The GTOs were possibly rock ‘n’ roll’s first all-girl group that wrote and recorded their own music. They were part Ronettes, part avant-garde theatrical troupe. Miss P, Miss Mercy, Miss Lucy, Miss Cynderella, Miss Christine, Miss Sandra, Miss Sparky. Pamela first started dancing with Vito Paulekas’s dance troupe, a group of early Freaks that danced at the local clubs. This evolved into the GTOs under the tutelage of Frank and Gail Zappa. Their album Permanent Damage (1969) features a supergroup of musicians and was produced by Zappa and Lowell George. Pamela’s “I’m in Love with the Ooo-Ooo Man,” her homage of Nick St Nicholas of Steppenwolf continues to be a cult classic. The GTOs also helped many of the bands select their attire. When they dressed the Alice Cooper band in ladies’ make up, the gender-bending look took hold and Glam Rock was born.

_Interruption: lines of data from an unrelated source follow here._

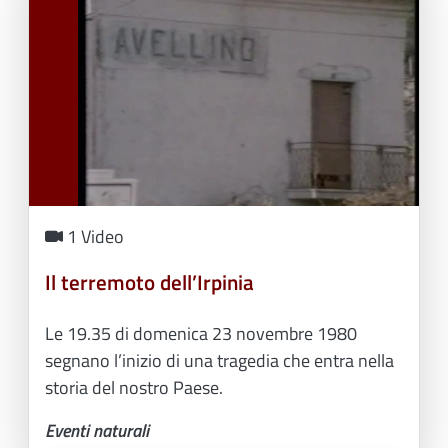
1 Video
Il terremoto dell’Irpinia
Le 19.35 di domenica 23 novembre 1980
segnano l’inizio di una tragedia che entra nella
storia del nostro Paese.
Eventi naturali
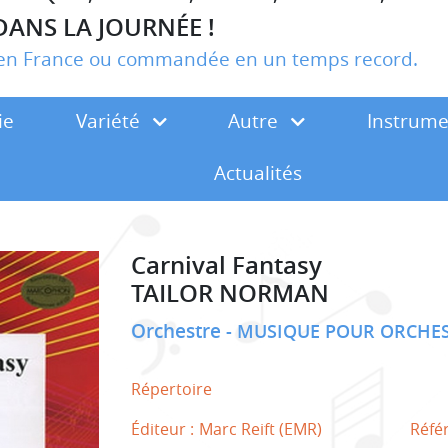
DANS LA JOURNÉE !
r en France ou commandée en un temps record.
ie
Variété
Autre
Instrum
Actualités
Carnival Fantasy
TAILOR NORMAN
Orchestre
MUSIQUE POUR ORCHES
Répertoire
Éditeur :
Marc Reift (EMR)
Réfé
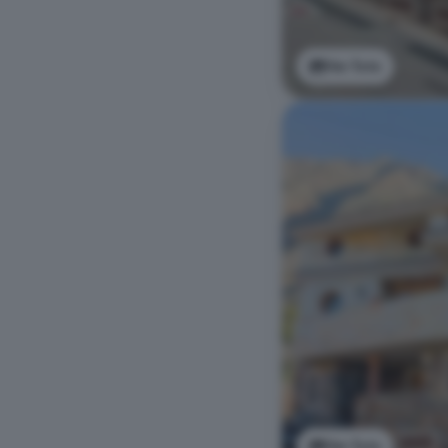
Ver foto
Ver foto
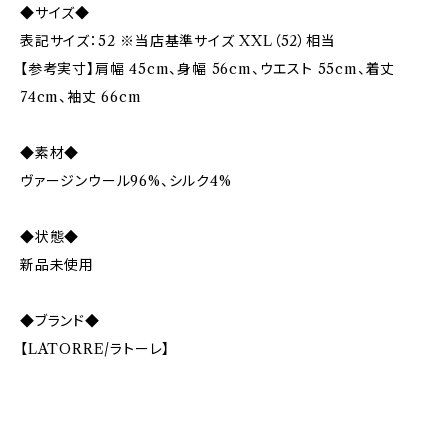
◆サイズ◆
表記サイズ：52 ※当店基準サイズ XXL（52）相当
【参考実寸】肩幅 45cm、身幅 56cm、ウエスト 55cm、着丈
74cm、袖丈 66cm
◆素材◆
ヴァージンウール96%、シルク4%
◆状態◆
新品未使用
◆ブランド◆
【LATORRE/ラトーレ】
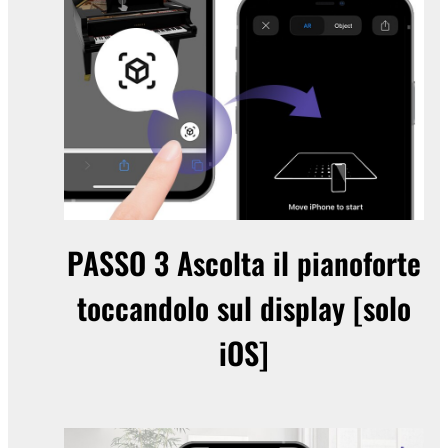
PASSO 3
Ascolta il pianoforte
toccandolo sul display [solo
iOS]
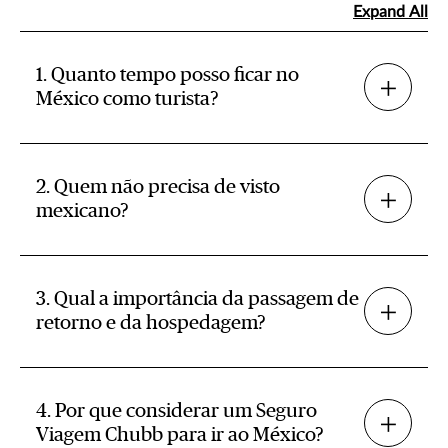
Expand All
1. Quanto tempo posso ficar no
México como turista?
2. Quem não precisa de visto
mexicano?
3. Qual a importância da passagem de
retorno e da hospedagem?
4. Por que considerar um Seguro
Viagem Chubb para ir ao México?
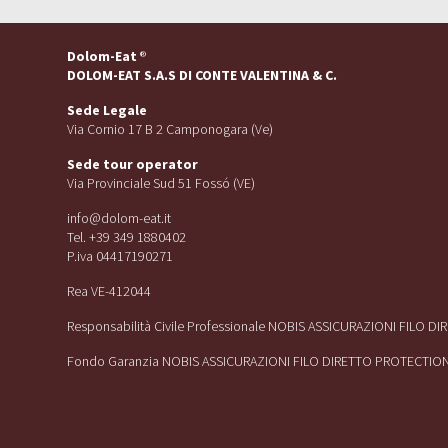
Dolom-Eat
®
DOLOM-EAT S.A.S DI CONTE VALENTINA & C.
Sede Legale
Via Cornio 17 B 2 Camponogara (Ve)
Sede tour operator
Via Provinciale Sud 51 Fossó (VE)
info@dolom-eat.it
Tel. +39 349 1880402
P.iva 04417190271
Rea VE-412044
Responsabilità Civile Professionale NOBIS ASSICURAZIONI FILO D
Fondo Garanzia NOBIS ASSICURAZIONI FILO DIRETTO PROTECTIO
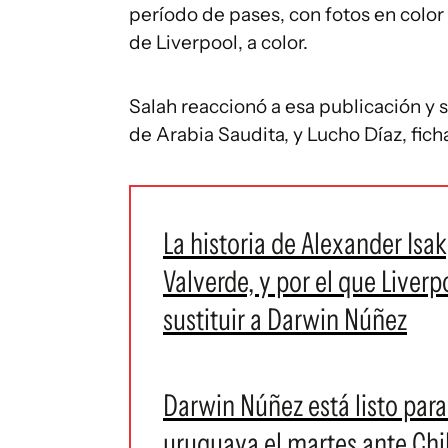
período de pases, con fotos en color g
de Liverpool, a color.
Salah reaccionó a esa publicación y s
de Arabia Saudita, y Lucho Díaz, fic
La historia de Alexander Isa
Valverde, y por el que Liver
sustituir a Darwin Núñez
Darwin Núñez está listo para
uruguaya el martes ante Chile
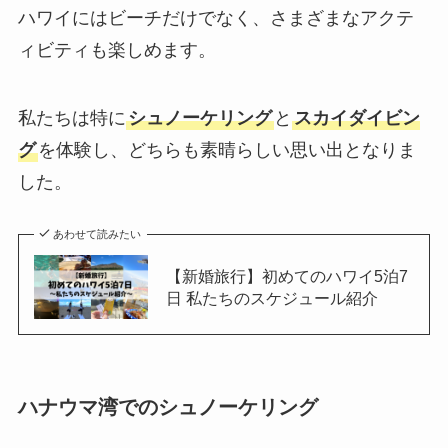
ハワイにはビーチだけでなく、さまざまなアクテ
ィビティも楽しめます。
私たちは特に
シュノーケリング
と
スカイダイビン
グ
を体験し、どちらも素晴らしい思い出となりま
した。
あわせて読みたい
【新婚旅行】初めてのハワイ5泊7
日 私たちのスケジュール紹介
ハナウマ湾でのシュノーケリング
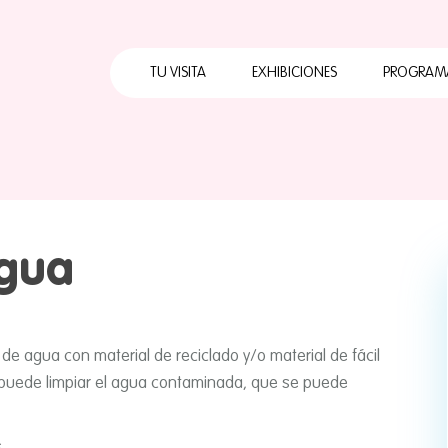
Horarios
Cómo llegar
TU VISITA
EXHIBICIONES
PROGRAM
Qué hacer
Calendario Mensual
Horarios
Cuates
Servicios
Cómo llegar
Primera
Visita con grupo
escolar
Qué hacer
Papalo
Preguntas
agua
Calendario Mensual
ABC Pa
frecuentes
Servicios
Papalot
Mapa
Visita con grupo
escolar
o de agua con material de reciclado y/o material de fácil
puede limpiar el agua contaminada, que se puede
Preguntas
frecuentes
s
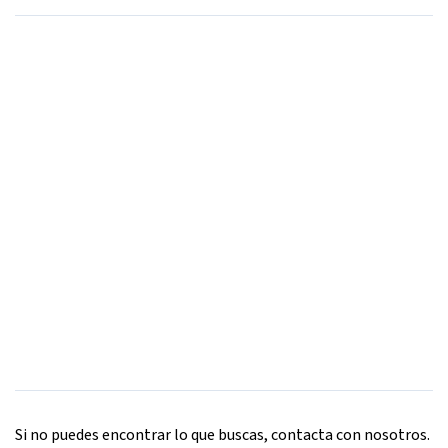
Si no puedes encontrar lo que buscas, contacta con nosotros.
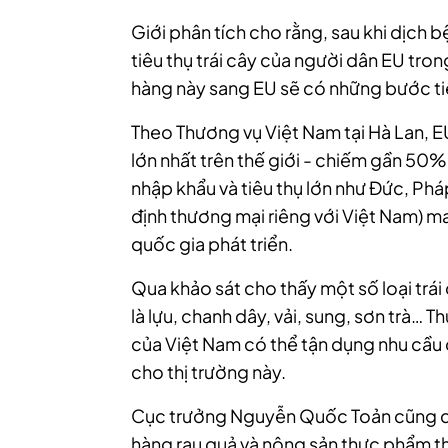
Giới phân tích cho rằng, sau khi dịch
tiêu thụ trái cây của người dân EU tron
hàng này sang EU sẽ có những bước ti
Theo Thương vụ Việt Nam tại Hà Lan, EU 
lớn nhất trên thế giới - chiếm gần 50%
nhập khẩu và tiêu thụ lớn như Đức, Phá
định thương mại riêng với Việt Nam) m
quốc gia phát triển.
Qua khảo sát cho thấy một số loại trái
là lựu, chanh dây, vải, sung, sơn trà…
của Việt Nam có thể tận dụng nhu cầu
cho thị trường này.
Cục trưởng Nguyễn Quốc Toản cũng cho
hàng rau quả và nông sản thực phẩm t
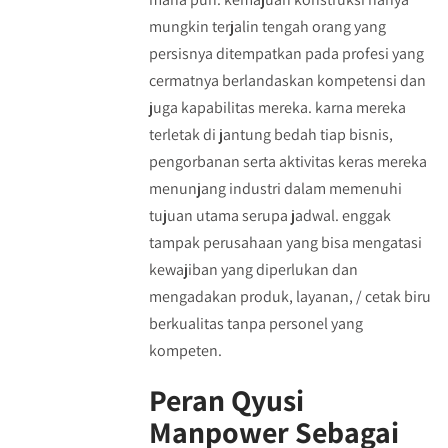
mungkin terjalin tengah orang yang
persisnya ditempatkan pada profesi yang
cermatnya berlandaskan kompetensi dan
juga kapabilitas mereka. karna mereka
terletak di jantung bedah tiap bisnis,
pengorbanan serta aktivitas keras mereka
menunjang industri dalam memenuhi
tujuan utama serupa jadwal. enggak
tampak perusahaan yang bisa mengatasi
kewajiban yang diperlukan dan
mengadakan produk, layanan, / cetak biru
berkualitas tanpa personel yang
kompeten.
Peran Qyusi
Manpower Sebagai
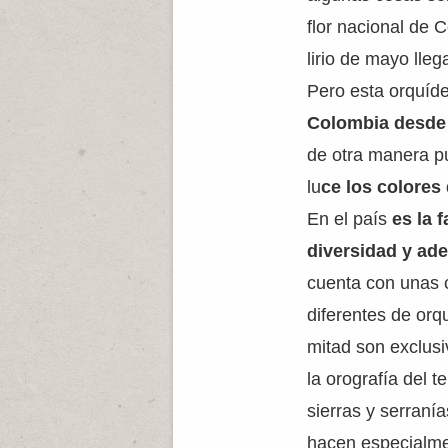
flor nacional de 
lirio de mayo lle
Pero esta orquíd
Colombia desde
de otra manera pu
lu
ce los colores
En el país
es la 
diversidad y a
cuenta con unas 
diferentes de or
mitad son exclusi
la orografía del 
sierras y serranía
hacen especialme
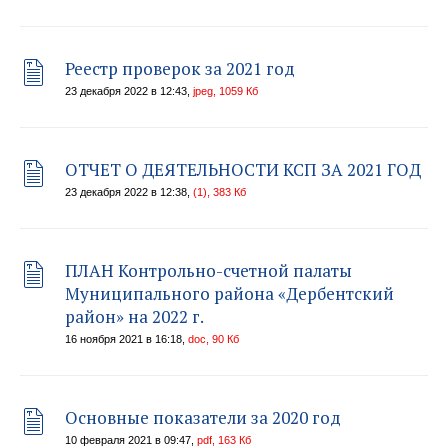
Реестр проверок за 2021 год
23 декабря 2022 в 12:43,
jpeg, 1059 Кб
ОТЧЕТ О ДЕЯТЕЛЬНОСТИ КСП ЗА 2021 ГОД
23 декабря 2022 в 12:38,
(1), 383 Кб
ПЛАН Контрольно-счетной палаты
Муниципального района «Дербентский
район» на 2022 г.
16 ноября 2021 в 16:18,
doc, 90 Кб
Основные показатели за 2020 год
10 февраля 2021 в 09:47,
pdf, 163 Кб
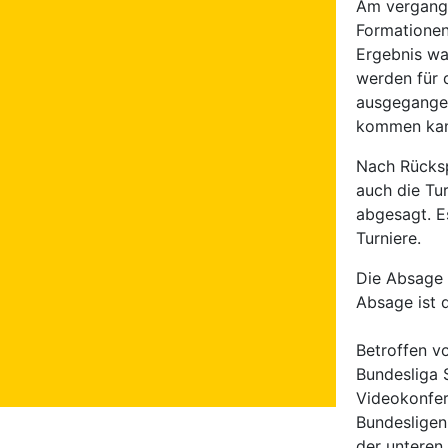
Am vergange
Formationen
Ergebnis war
werden für 
ausgegangen
kommen kan
Nach Rücksp
auch die Tur
abgesagt. E
Turniere.
Die Absage i
Absage ist d
Betroffen vo
Bundesliga 
Videokonfere
Bundesligen
der unteren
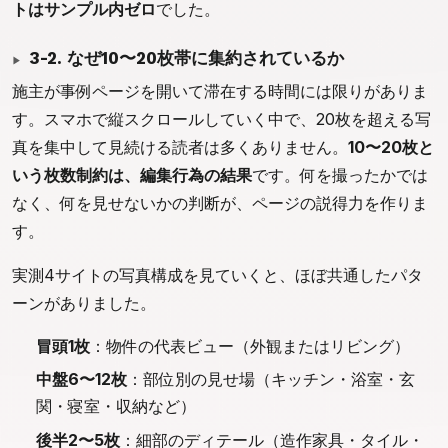
トはサンプル内ゼロ
でした。
3-2. なぜ10〜20枚帯に集約されているか
施主が事例ページを開いて滞在する時間には限りがありま
す。スマホで縦スクロールしていく中で、20枚を超える写
真を集中して見続ける読者は多くありません。
10〜20枚と
いう枚数制約は、編集行為の結果
です。何を撮ったかでは
なく、何を見せないかの判断が、ページの説得力を作りま
す。
実測4サイトの写真構成を見ていくと、ほぼ共通したパタ
ーンがありました。
冒頭1枚
：物件の代表ビュー（外観またはリビング）
中盤6〜12枚
：部位別の見せ場（キッチン・浴室・玄
関・寝室・収納など）
後半2〜5枚
：細部のディテール（造作家具・タイル・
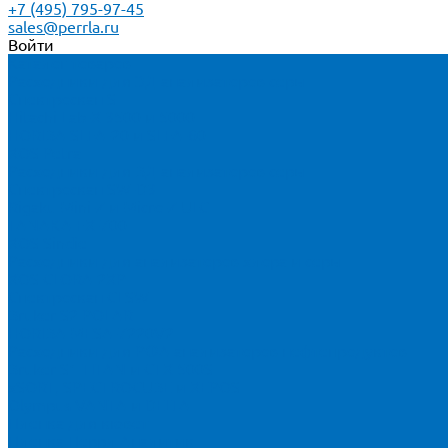
+7 (495) 795-97-45
sales@perrla.ru
Войти
Каталог товаров
Расходники для ЭД анализаторов серы
Спектроскан S
Hitachi Lab-X 3500 и 5000
HORIBA SLFA-20 и SLFA-60
XOS Petra
Расходники для ВД анализаторов серы
Спектроскан SW-D3
Rigaku Mini-Z и Micro-Z ULC
TANAKA FX-700
XOS Sindie
Расходники для анализаторов хлора и серы
XOS CLORA 2XP
Спектроскан CLSW
Bruker S2 POLAR
HORIBA MESA-7220V2
Расходники для РФА анализаторов нефтепродуктов
Bruker S1 TITAN и CTX 500S
xSORT, SPECTROCUBE и XEPOS
Olympus VANTA и DELTA
Пленка для кювет
Пленка Перрл Аналитик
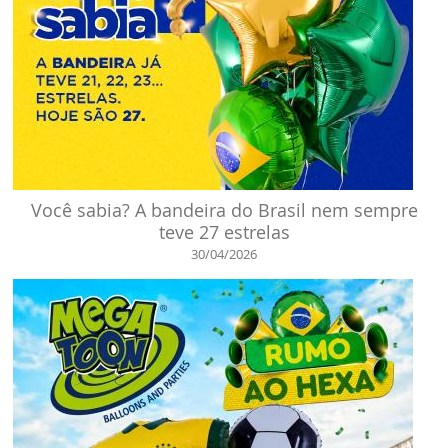
Você sabia? A bandeira do Brasil nem sempre
teve 27 estrelas
30/04/2026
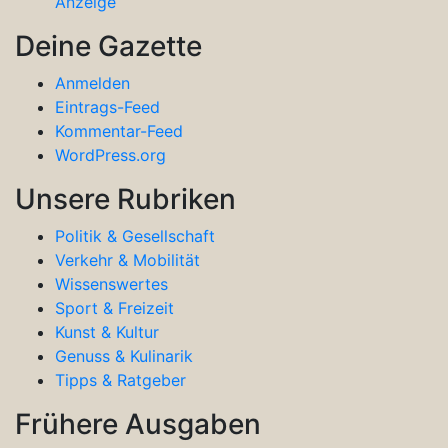
Anzeige
Deine Gazette
Anmelden
Eintrags-Feed
Kommentar-Feed
WordPress.org
Unsere Rubriken
Politik & Gesellschaft
Verkehr & Mobilität
Wissenswertes
Sport & Freizeit
Kunst & Kultur
Genuss & Kulinarik
Tipps & Ratgeber
Frühere Ausgaben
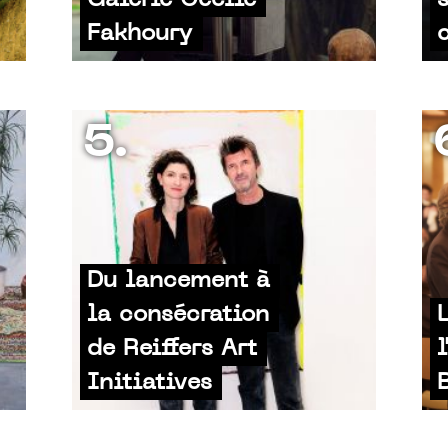
Galerie Cécile
Fakhoury
5.
Du lancement à
la consécration
de Reiffers Art
Initiatives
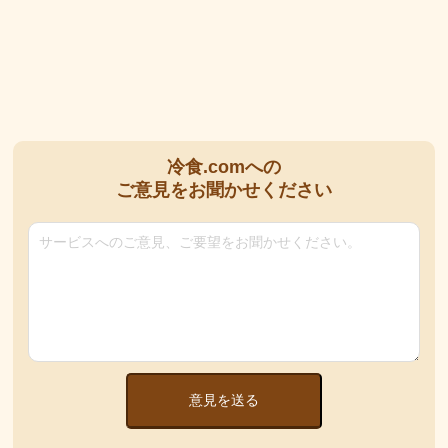
冷食.comへの
ご意見をお聞かせください
意見を送る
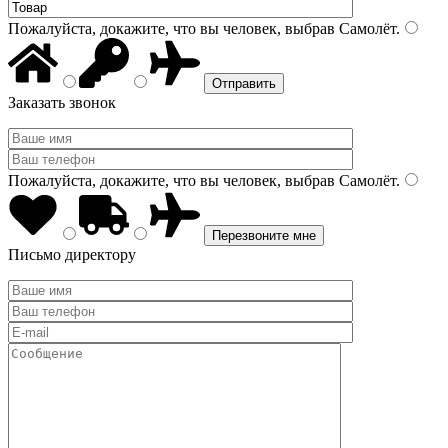
Пожалуйста, докажите, что вы человек, выбрав
Самолёт
.
Заказать звонок
Пожалуйста, докажите, что вы человек, выбрав
Самолёт
.
Письмо директору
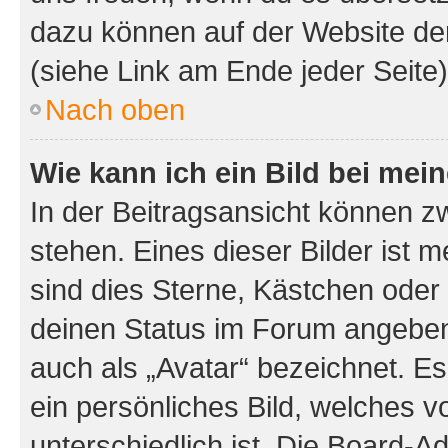
dazu können auf der Website d
(siehe Link am Ende jeder Seite)
Nach oben
Wie kann ich ein Bild bei me
In der Beitragsansicht können 
stehen. Eines dieser Bilder ist 
sind dies Sterne, Kästchen oder 
deinen Status im Forum angeben.
auch als „Avatar“ bezeichnet. Es
ein persönliches Bild, welches 
unterschiedlich ist. Die Board-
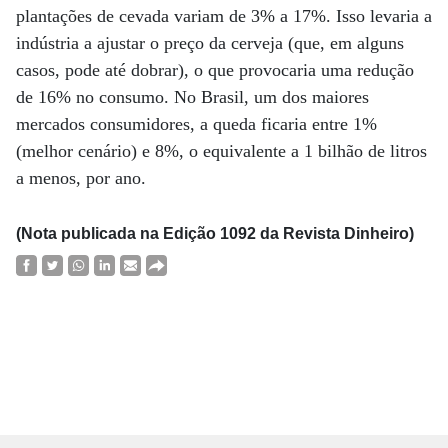
plantações de cevada variam de 3% a 17%. Isso levaria a
indústria a ajustar o preço da cerveja (que, em alguns
casos, pode até dobrar), o que provocaria uma redução
de 16% no consumo. No Brasil, um dos maiores
mercados consumidores, a queda ficaria entre 1%
(melhor cenário) e 8%, o equivalente a 1 bilhão de litros
a menos, por ano.
(Nota publicada na Edição 1092 da Revista Dinheiro)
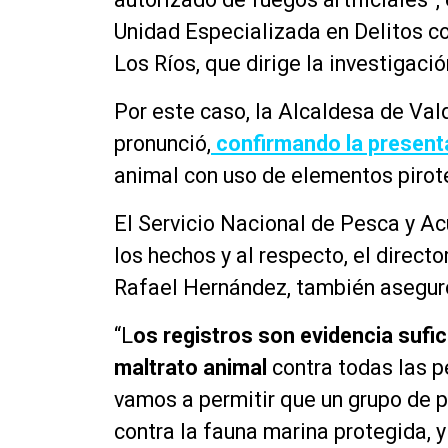
o
Unidad Especializada en Delitos co
d
Los Ríos, que dirige la investigació
u
c
Por este caso, la Alcaldesa de Val
t
o
pronunció,
confirmando la present
r
animal con uso de elementos pirot
d
e
El Servicio Nacional de Pesca y A
a
los hechos y al respecto, el directo
u
d
Rafael Hernández, también aseguró
i
o
“L
os registros son evidencia sufi
maltrato animal
contra todas las p
vamos a permitir que un grupo de 
contra la fauna marina protegida, y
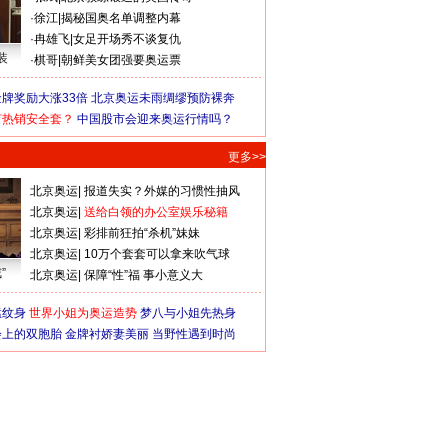
·
徐江
|
揭秘国奥名单调整内幕
·
冉雄飞
|
女足开场秀不谈复仇
装
·
棋哥
|
朝鲜美女团强要奥运票
牌奖励大涨33倍
北京奥运未雨绸缪预防裸奔
何热销安全套？
中国股市会迎来奥运行情吗？
更多>>
北京奥运
|
报道失实？外媒的习惯性抽风
北京奥运
|
送给白领的办公室娱乐秘籍
北京奥运
|
彩排前狂拍“杀机”妹妹
北京奥运
|
10万个套套可以拿来吹气球
”
北京奥运
|
保障“性”福 事小意义大
猛纹身
世界小姐为奥运造势
梦八与小姐先热身
会上的双胞胎
金牌衬娇妻美丽
当野性遇到时尚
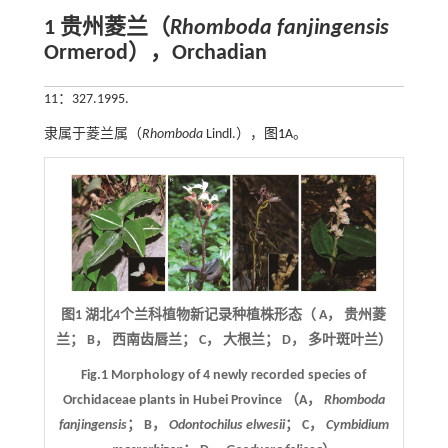
1 贵州菱兰（
Rhomboda fanjingensis
Ormerod），Orchadian
11：327.1995.
隶属于菱兰属（
Rhomboda
Lindl.），
图1
A。
图1 湖北4个兰科植物新记录种植株形态（ A， 贵州菱
兰； B， 西南齿唇兰； C， 大根兰； D， 多叶斑叶兰）
Fig.1 Morphology of 4 newly recorded species of
Orchidaceae plants in Hubei Province （A，
Rhomboda
fanjingensis
； B，
Odontochilus elwesii
； C，
Cymbidium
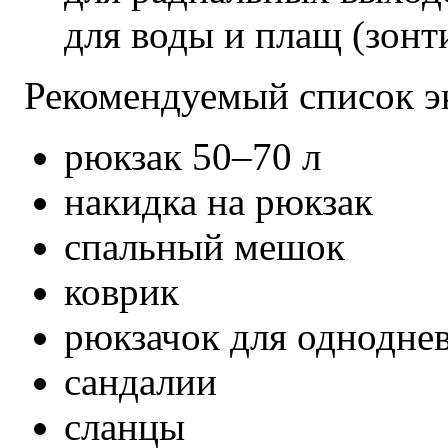
для воды и плащ (зонт
Рекомендуемый список э
рюкзак 50–70 л
накидка на рюкзак
спальный мешок
коврик
рюкзачок для однодне
сандалии
сланцы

Near dusk, the Pamela Des Barres I’m With The Band Rock Tour pulls back into the station, along a side street at Amoeba Records. We are standing along the Sunset Strip at sunset! The group of kindred spirits that gathered earlier in the day is now a well-seasoned crew of travelling companions. They all bid adieu to Pamela, many with prolonged hugs. They have all travelled back to “Hollywood, 1968” and returned.
Pamela Des Barres is called the “queen of the groupies.” And she certainly works to forward that brand. She even has a clothing and accessories line called Groupie. However, Pamela Des Barres is a writer for any time. Jane Austin, Anaïs Nin, Toni Morrison. Like the great writers, Pamela’s memoirs transcend her time and the specifics of the late 1960s Sunset Strip. She has kept her writings all of these years, not to mention her photographs. Starting with her early journals, she is deeply introspective. The events around her help mark time. But the internal struggles–puberty, adolescence, adulthood–are what ground her writing. Her questions and fears are universal. Pamela focuses on her body as it grows and changes, her emotions as they grow and change. She came of age during a very tumultuous time. And that tumult acts as a metaphor for the changes that she undergoes in the process. While young kids were rioting in the streets, Pamela was recording both these outward struggles as well as her very inward struggles.
Yet she remains very closely connected to her specific time in history: Los Angeles, 1960s and ’70s. Along with many of her friends–Captain Beefheart, Chris Hillman, Iron Butterfly, Vito Paulekas, Frank and Gail Zappa, among them–Pamela Des Barres has helped to define a very specific art movement. While LA helped define pop music for the world, those who grew up in Southern California were looking for something a little different. The mixed genres of Beefheart, the virtuosity and humor of Zappa. Kids growing up in 1960s SoCal encountered a music that was too quirky to be pop. It was an eclectic mix of everything that had passed through a Hollywood sound stage: classical and jazz, rock and pop, musical theater, dialogue, sound effects. The real California sound blended all forms of entertainment together to create pop music’s avant-garde. And 50 years later, Pamela Des Barres is still on the cutting edge.